There are other good ways to get information about nursing homes-- the most important is to visit and ask for a tour and talk to residents.
By WILLIAM K. ALCORN
VINDICATOR HEALTH WRITER
YOUNGSTOWN -- Local nursing home officials maintain they aren't afraid of scrutiny by the public or governmental agencies, but say a new government program to provide information about nursing homes to consumers is subjective and can be misleading.
The results of a study, done by the Centers for Medicare & amp; Medicaid Services, an agency of the U.S. Department of Health & amp; Human Services, was published this week in six states that are part of a pilot program to help consumers compare nursing homes. Ohio is one of the states.
Based on data provided by nursing homes, the study involves nine categories of nursing home care.

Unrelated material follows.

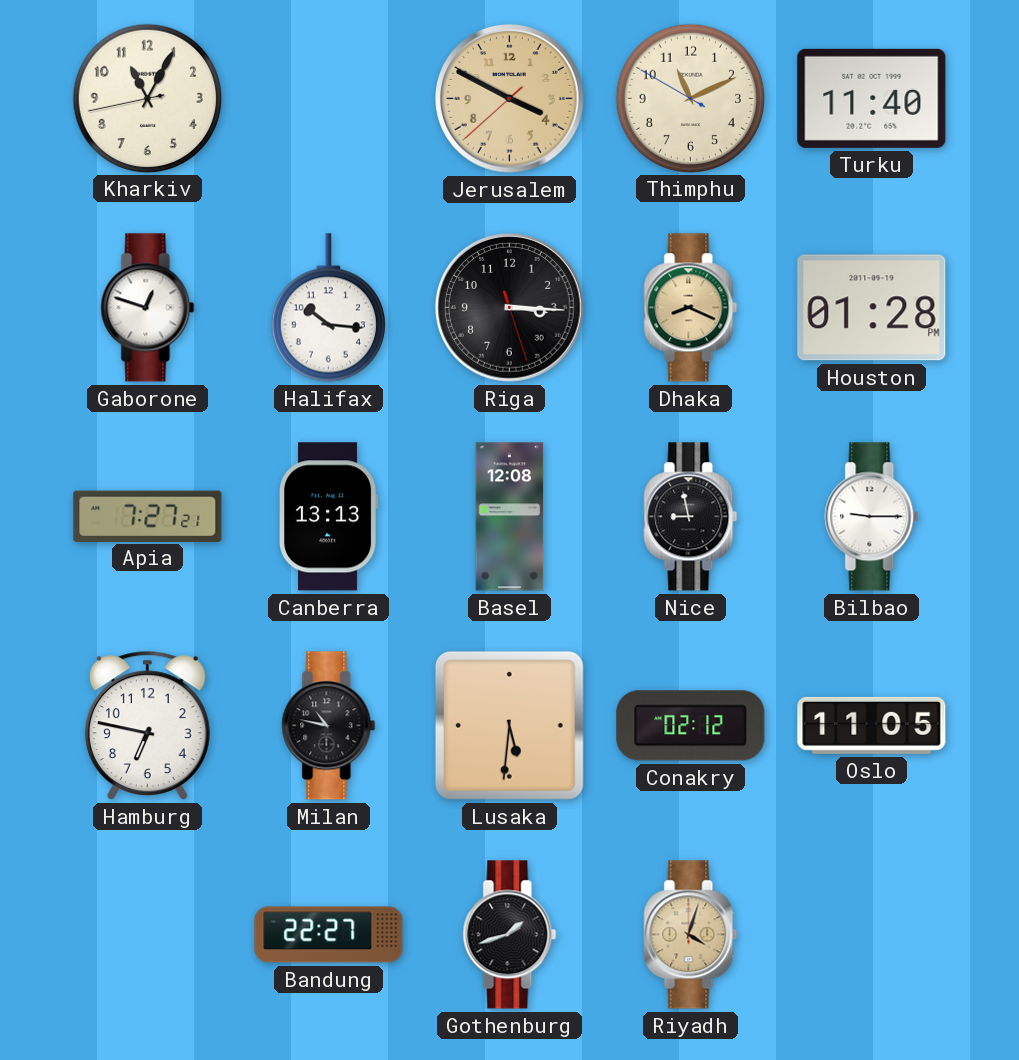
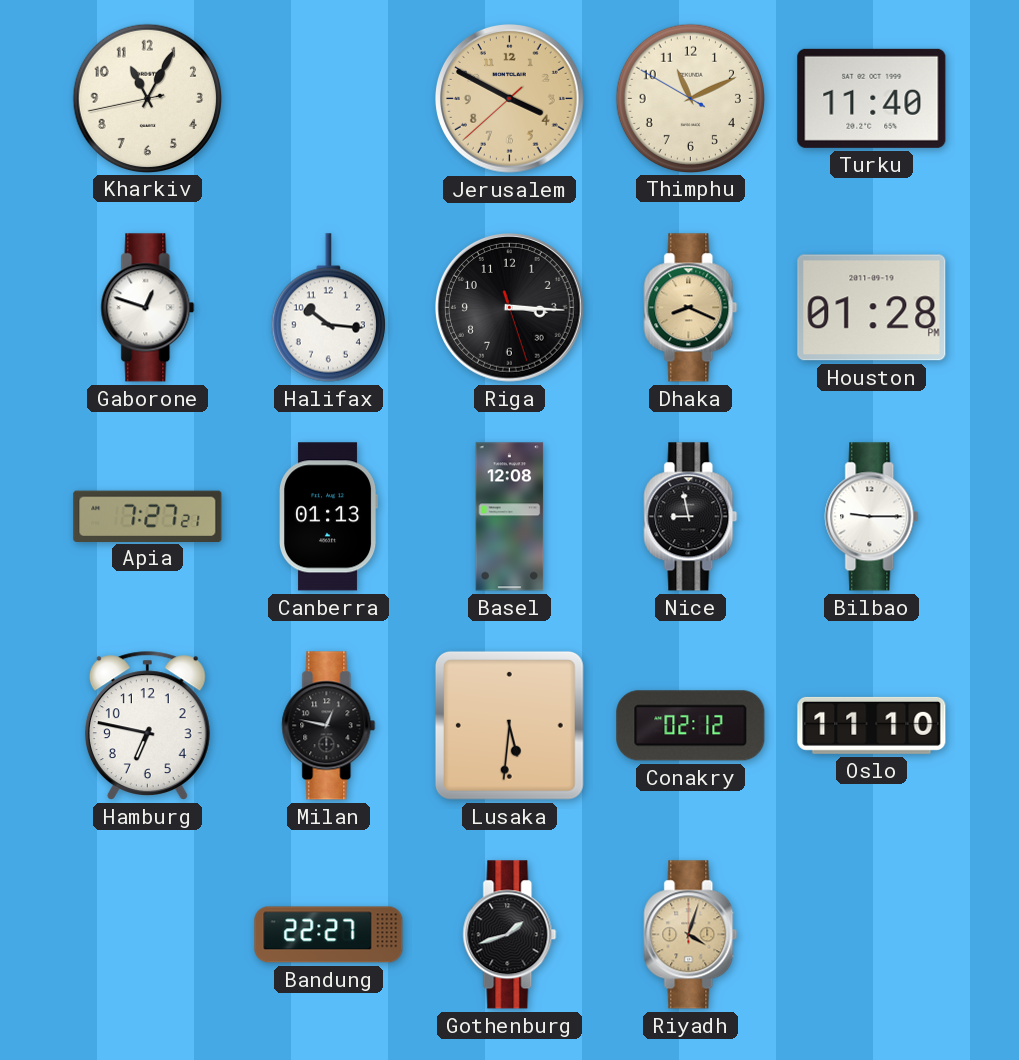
Canberra: 13:13 -> 01:13
Milan: 10:47 -> 12:47
Oslo: 11:05 -> 11:10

The three categories released this week were the percentage of residents in local nursing homes with pressure (bed) sores; the percentage of residents who need more help with daily activities (eating, dressing, etc.); and the percentage of long-term stay residents with pain. The report also includes the state average in those categories.
The CMS survey results are "very poorly explained and I feel only give a very small piece of the information needed when choosing a nursing home," said Joe Cilone, administrator of Caprice Health Care Center, 9184 Market St.
Cilone said the percentage of residents with pressure ulcers is based on data "which does not account for the healing of pressure ulcers.
"Caprice Health Care Center specializes in wound care and takes a very high percentage of the residents from the hospital for wound care. In these cases, the high percentage reflects the facility's admission profile and not the quality of pressure ulcer treatment," he said.
Regarding the issue of residents who need more help with daily living activities, Cilone said Caprice accepts a high number of patients near or at the end of life. This causes the high percentage in this category, he said.
The CMS measures "do not accurately reflect the care provided but the type of residents admitted to the facility," Cilone said.
The thing the nursing home industry is trying to suggest to people is that the CMS survey results need to be further developed because of the subjectivity involved, said Don Kacmar, executive director of Shepherd of the Valley, with facilities in Boardman and Niles.
Kacmar said there are other good ways to get information about nursing homes. The most important is to visit and ask for a tour and talk to residents, he said.
Also, the Association of Ohio Philanthropic Homes and Housing and Services for the Aging has a Web Site -- www.aopha.org -- with a link to a consumer guide put out by the Ohio Department of Aging, that provides more in-depth information than the CMS survey, he said.
AOPHA is an association of nonprofit, primarily religious sponsored, nursing homes, assisted living, continuing care retirement community and adult community service providers.
Kacmar said the CMS survey is based on information submitted periodically by nursing homes to state agencies. It is basically subjective: Pain, example, can range from minor aches to the pain suffered by a patient dying from cancer. A facility may do a really good job of documenting and then get penalized for it with a higher percentage in certain areas, he said.
Nursing homes "are not afraid of being examined nor do we object to being compared. Next to nuclear power, we're the most regulated industry in country," Kacmar said. But it needs to be done fairly, consistently and accurately, he said.
"We urge people to go to other sources, and most especially to visit nursing homes. Ask for a tour and talk to residents," he said.